### About this task
Print every entry exactly once more, omitting each picture.

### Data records

================

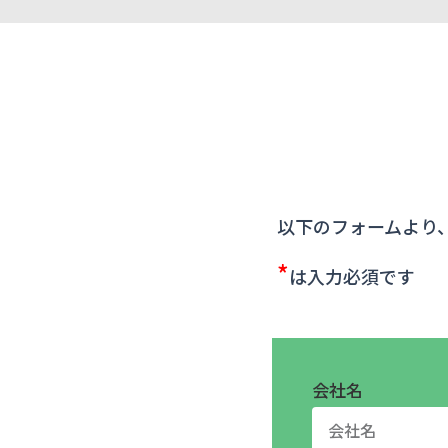
以下のフォームより
*
は入力必須です
会社名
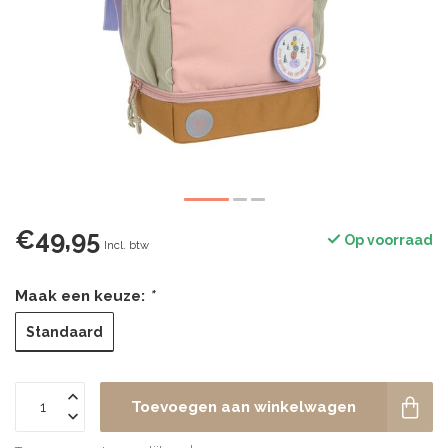
€49,95
Op voorraad
Incl. btw
Maak een keuze:
*
Standaard
Toevoegen aan winkelwagen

================

### Output below
以下のフォームより
*
は入力必須です
会社名
€49,95
Op voorraad
Incl. btw
Maak een keuze:
*
Standaard
Toevoegen aan winkelwagen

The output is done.